(Collected data)
┌──

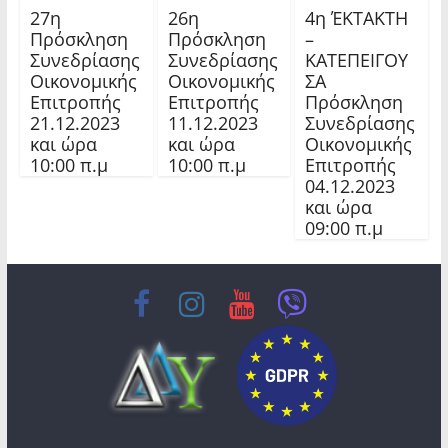
27η
26η
4η ΈΚΤΑΚΤΗ
Πρόσκληση
Πρόσκληση
–
Συνεδρίασης
Συνεδρίασης
ΚΑΤΕΠΕΙΓΟΥ
Οικονομικής
Οικονομικής
ΣΑ
Επιτροπής
Επιτροπής
Πρόσκληση
21.12.2023
11.12.2023
Συνεδρίασης
και ώρα
και ώρα
Οικονομικής
10:00 π.μ
10:00 π.μ
Επιτροπής
04.12.2023
και ώρα
09:00 π.μ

└──

Pictures stay out; the records above are otherwise reproduced exactly.

# YOUR RESPONSE
27η
26η
4η ΈΚΤΑΚΤΗ
Πρόσκληση
Πρόσκληση
–
Συνεδρίασης
Συνεδρίασης
ΚΑΤΕΠΕΙΓΟΥ
Οικονομικής
Οικονομικής
ΣΑ
Επιτροπής
Επιτροπής
Πρόσκληση
21.12.2023
11.12.2023
Συνεδρίασης
και ώρα
και ώρα
Οικονομικής
10:00 π.μ
10:00 π.μ
Επιτροπής
04.12.2023
και ώρα
09:00 π.μ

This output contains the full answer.